Военная коллегия Верховного Суда заседала 18 февраля 1938 года. Заседала двадцать минут — с 8. 40 до 9 часов.
Приговор — „ расстрел, с конфискаций всего, лично ему принадлежащего, имущества “ — подлежал немедленному исполнению. К делу подшита справка о приведении приговора в исполнение». [31] Геннадий Горелик. Gloria Mundi // Знание—сила. 2001. № 7.
В дневнике Лидии Корнеевны сохранилось описание ее поездки в приемную КГБ для знакомства с «делом»:
19 июля 1990, четверг. Вяч[еслав] Вас[ильевич] [Черкинский], как обещал, позвонил ровно в 3 часа в понедельник минута в минуту: могу ли я приехать? Я отвечала: «Могу».
Назначены мы были к четырем.
С Люшей мы еще дома условились, какие вопросы станем задавать, если нам не дадут дело в руки, если Вяч[еслав] Вас[ильевич] будет держать папку в руках сам, а нам позволит только задавать вопросы.
Подъехали наконец. Красивая вывеска «Приемная КГБ. Работает круглосуточно».
Я забыла написать, что Вяч[еслав] Вас[ильевич] нас предупредил: никакие документы не нужны; если спросят, куда идем — назвать его фамилию.

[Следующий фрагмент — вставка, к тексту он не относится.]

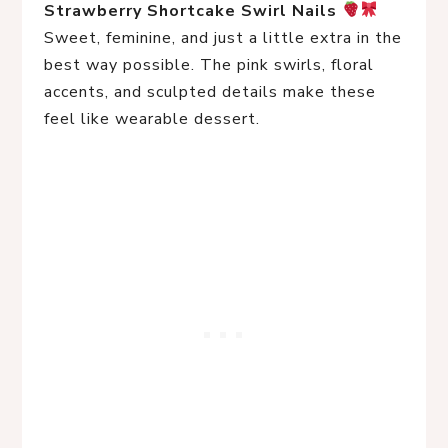
Strawberry Shortcake Swirl Nails
Sweet, feminine, and just a little extra in the
best way possible. The pink swirls, floral
accents, and sculpted details make these
feel like wearable dessert.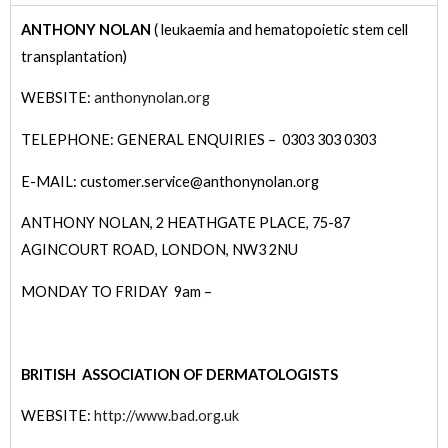
ANTHONY NOLAN
( leukaemia and hematopoietic stem cell
transplantation)
WEBSITE:
anthonynolan.org
TELEPHONE: GENERAL ENQUIRIES – 0303 303 0303
E-MAIL: customer.service@anthonynolan.org
ANTHONY NOLAN,
2 HEATHGATE PLACE,
75-87
AGINCOURT ROAD,
LONDON,
NW3 2NU
MONDAY TO FRIDAY 9am –
BRITISH ASSOCIATION OF DERMATOLOGISTS
WEBSITE:
http://www.bad.org.uk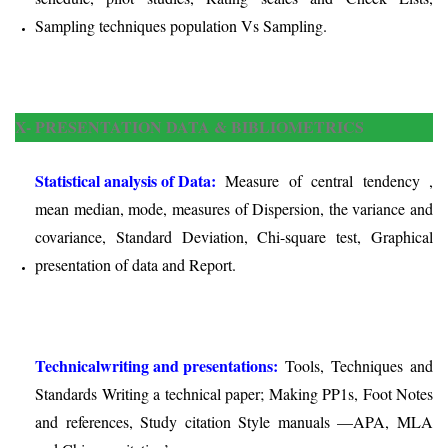
Sampling techniques population Vs Sampling.
X- PRESENTATION DATA & BIBLIOMETRICS
Statistical analysis of Data:
Measure of central tendency ,
mean median, mode, measures of Dispersion, the variance and
covariance, Standard Deviation, Chi-square test, Graphical
presentation of data and Report.
Technical
writing and presentations:
Tools, Techniques and
Standards Writing a technical paper; Making PP1s, Foot Notes
and references, Study citation Style manuals —APA, MLA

Вахтер — молодой — спросил. Мы назвали и вошли. Помещение с низкими креслами. Сели — народу немного. И сразу нам навстречу пришел он. Мы его узнали в один миг. Когда здоровались, я протянула ему руку (машинально), Люша — нет. Военная вы правка под модным, серым, с топорщимися плечами, костюмом. Костюм сшит плохо. Поступь начальника. Он повел нас какими-то коридорами — узкие, красная дорожка, частые повороты. Отворил перед нами дверь.
Крошечный кабинет. Стол — не письменный. Вокруг стола четыре стула, одно кресло. В углу круглая небольшая вешалка. Свету очень много — две большие лампы дневного света на потолке. Окно — или одна стенка? — плотно занавешены. Воздуха никакого.
Он протянул мне папку. Мы с Люшей сблизили стулья, стали читать вместе. Он сидел напротив (стол довольно узок) и не спускал глаз с нас обеих, особенно с меня. Отвечал на мои вопросы, глядя на меня, а на Люшины — на нее не глядя.
И вот передо мною — Митино дело. Картонная, исчирканная по переплету папка средней набитости.
Как описать то, что мы обе прочли?
Убийство с заранее обдуманным намерением.
Бумаги (начиная с ордера на арест и кончая актом о приведении приговора в исполнение). «Предварительной разработки» — то есть до следствия — нет. Спрашиваю почему? (Люша раскрыла блокнот и пишет номера листов, даты, подписи следователей.) Он: «В Ленинграде, перед войной, многое жгли. А „предварительные разработки“ всегда».